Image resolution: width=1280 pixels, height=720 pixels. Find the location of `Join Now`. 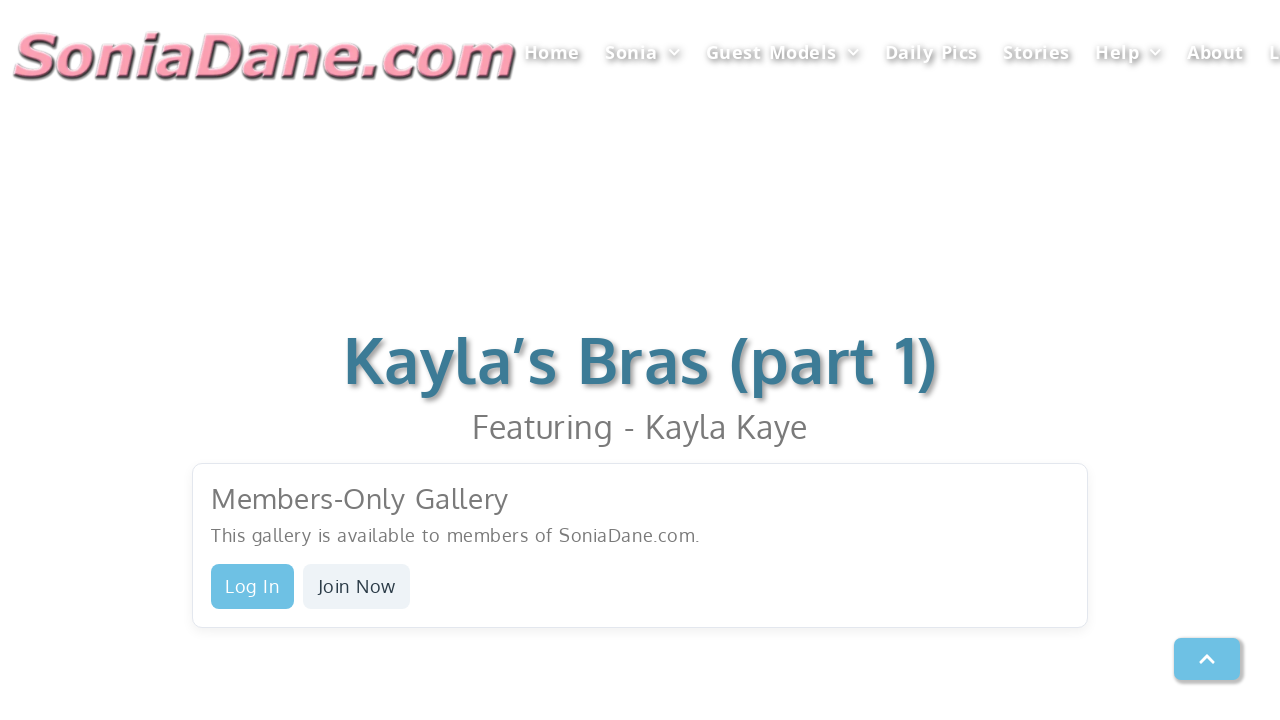

Join Now is located at coordinates (357, 586).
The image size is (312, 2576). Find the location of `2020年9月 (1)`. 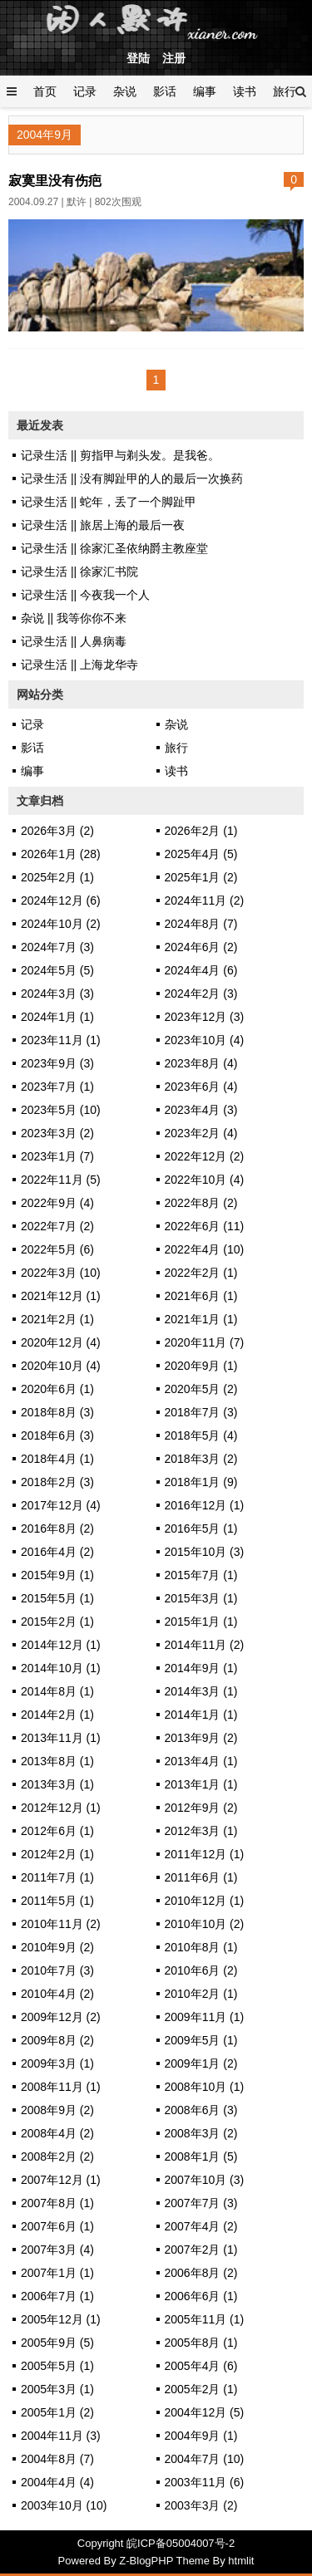

2020年9月 (1) is located at coordinates (201, 1365).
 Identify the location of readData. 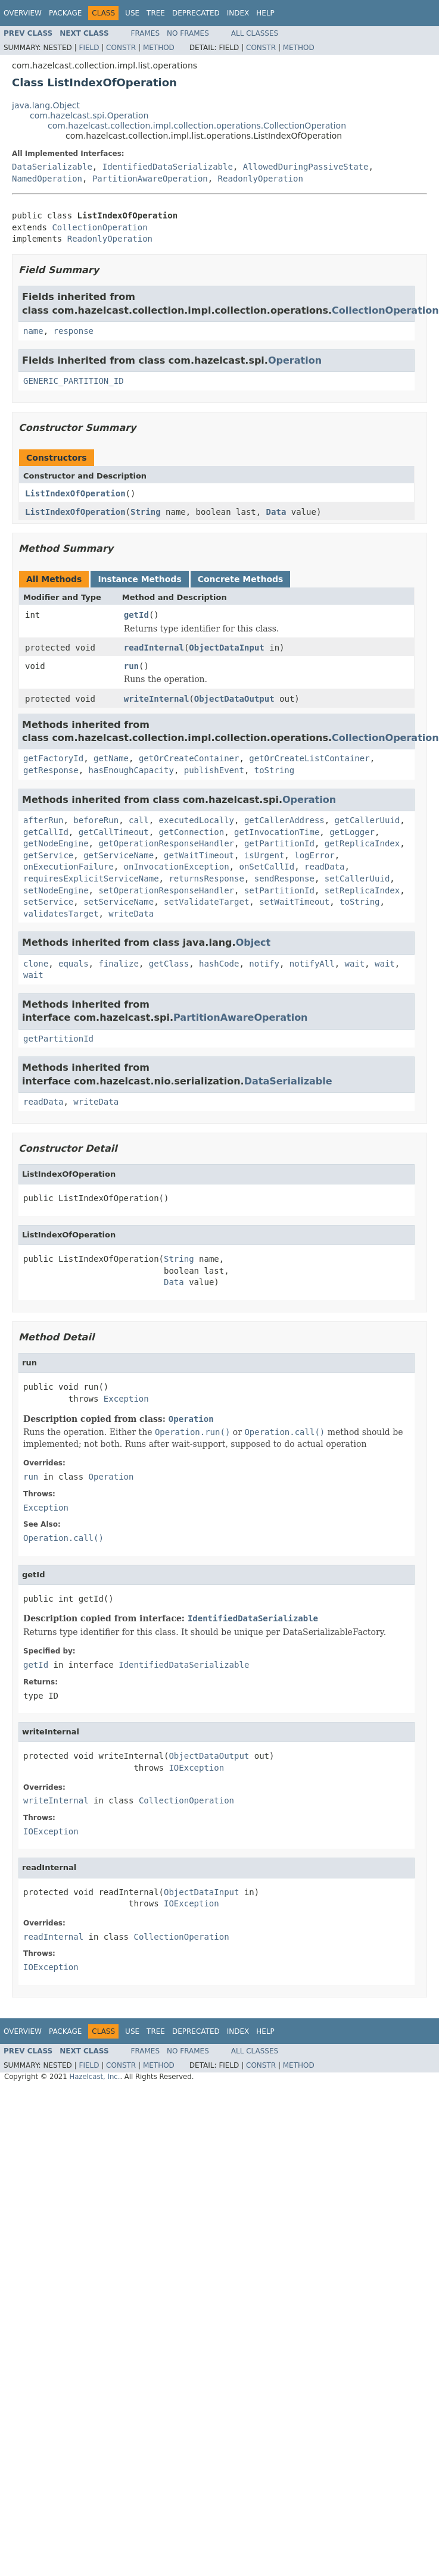
(324, 866).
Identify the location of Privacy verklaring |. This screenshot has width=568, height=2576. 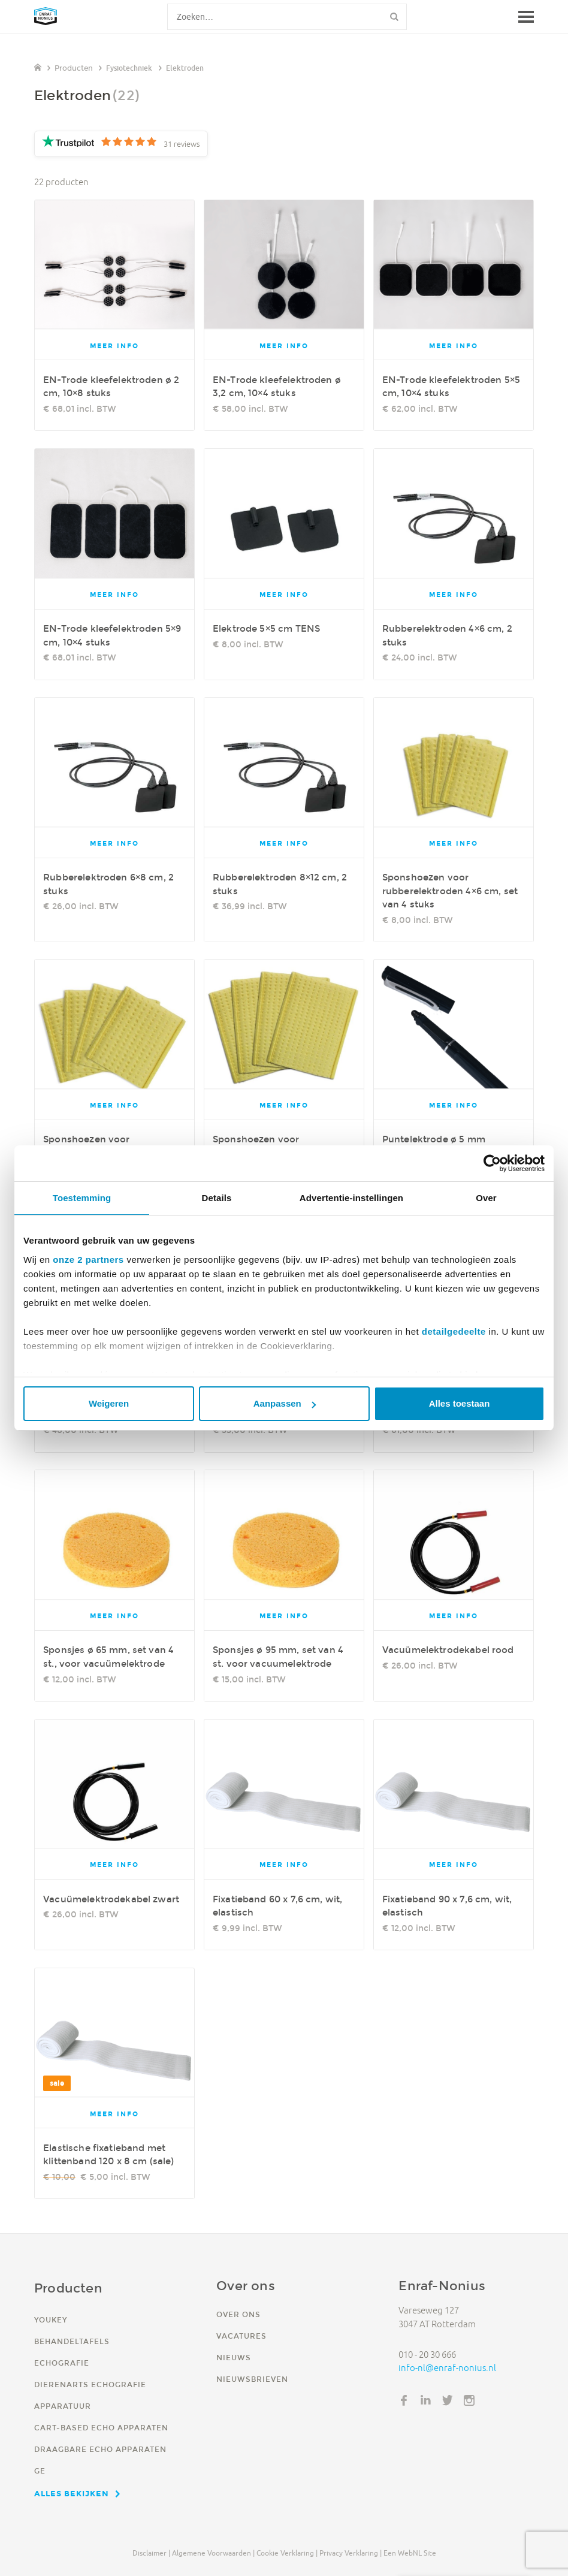
(350, 2553).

-.-.-

**WORK REQUIRED**
Please give the data again unaltered, leaving out any images.

**OUTPUT**
Image resolution: width=1280 pixels, height=720 pixels. Find the location of `Join Now`. 

Join Now is located at coordinates (357, 586).
The image size is (312, 2576). Find the location of `2020年9月 (1)`. 

2020年9月 (1) is located at coordinates (201, 1365).
 Identify the location of readData. 
(324, 866).
Identify the location of Privacy verklaring |. This screenshot has width=568, height=2576. 
(350, 2553).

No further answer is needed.